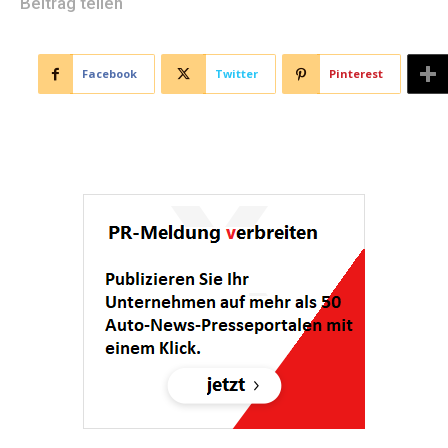
Beitrag teilen
Facebook
Twitter
Pinterest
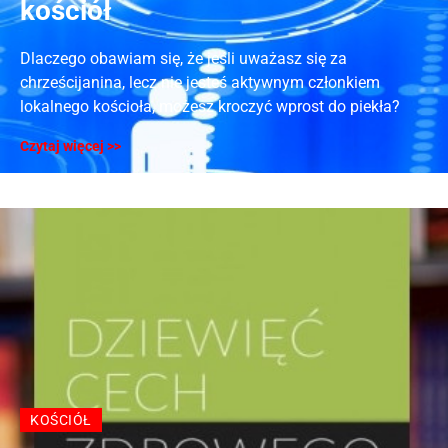
kościół
Dlaczego obawiam się, że jeśli uważasz się za
chrześcijanina, lecz nie jesteś aktywnym członkiem
lokalnego kościoła, możesz kroczyć wprost do piekła?
Czytaj więcej >>
KOŚCIÓŁ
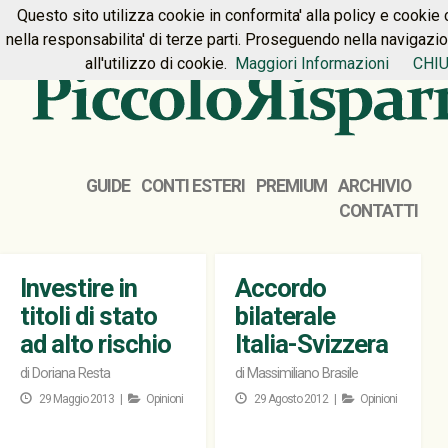
Questo sito utilizza cookie in conformita' alla policy e cookie 
HOME
PREMIUM
CONTATTI
nella responsabilita' di terze parti. Proseguendo nella navigazi
all'utilizzo di cookie.
Maggiori Informazioni
CHIU
GUIDE
CONTI ESTERI
PREMIUM
ARCHIVIO
CONTATTI
Investire in
Accordo
titoli di stato
bilaterale
ad alto rischio
Italia-Svizzera
di
Doriana Resta
di
Massimiliano Brasile
29 Maggio 2013 |
Opinioni
29 Agosto 2012 |
Opinioni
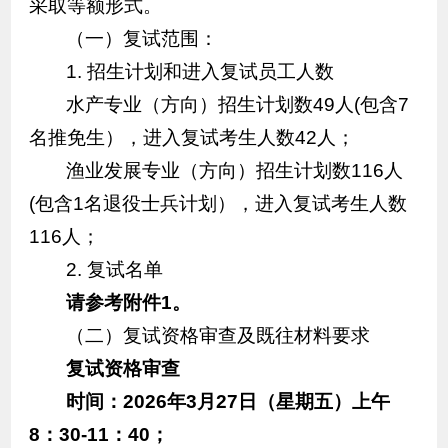
采取等额形式。
（一）复试范围：
1. 招生计划和进入复试员工人数
水产专业（方向）招生计划数49人(包含7
名推免生），进入复试考生人数42人；
渔业发展专业（方向）招生计划数116人
(包含1名退役士兵计划），进入复试考生人数
116人；
2. 复试名单
请参考附件1。
（二）复试资格审查及既往材料要求
复试资格审查
时间：2026年3月27日（星期五）上午
8：30-11：40；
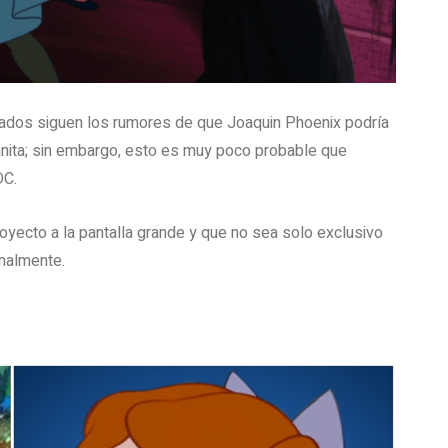
mados siguen los rumores de que Joaquin Phoenix podría
panita; sin embargo, esto es muy poco probable que
DC.
royecto a la pantalla grande y que no sea solo exclusivo
nalmente.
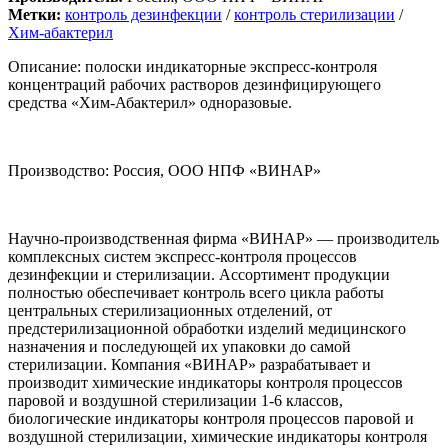
Метки:
контроль дезинфекции
/
контроль стерилизации
/
Хим-абактерил
Описание: полоски индикаторные экспресс-контроля
концентраций рабочих растворов дезинфицирующего
средства «Хим-Абактерил» одноразовые.
Производство: Россия, ООО НПФ «ВИНАР»
Научно-производственная фирма «ВИНАР» — производитель
комплексных систем экспресс-контроля процессов
дезинфекции и стерилизации. Ассортимент продукции
полностью обеспечивает контроль всего цикла работы
центральных стерилизационных отделений, от
предстерилизационной обработки изделий медицинского
назначения и последующей их упаковки до самой
стерилизации. Компания «ВИНАР» разрабатывает и
производит химические индикаторы контроля процессов
паровой и воздушной стерилизации 1-6 классов,
биологические индикаторы контроля процессов паровой и
воздушной стерилизации, химические индикаторы контроля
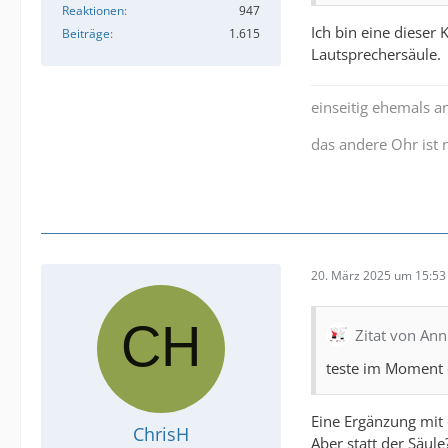
Reaktionen
947
Ich bin eine dieser
Beiträge
1.615
Lautsprechersäule.
einseitig ehemals a
das andere Ohr ist
20. März 2025 um 15:53
Zitat von Ann
teste im Moment d
Eine Ergänzung mit
ChrisH
Aber statt der Säul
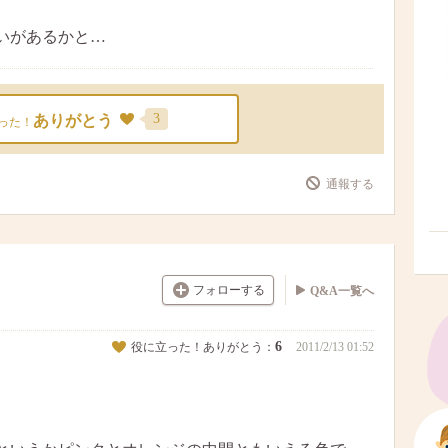
いがあるかと…
3
ありがとう
った！
通報する
フォローする
Q&A一覧へ
6
役に立った！ありがとう：
2011/2/13 01:52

+---+

[Exercise objective]
What is wanted is a copy of every line in the listing that includes the word "cookie".

[Your response]
Questo sito utilizza cookie in conformita' alla policy e cookie 
all'utilizzo di cookie.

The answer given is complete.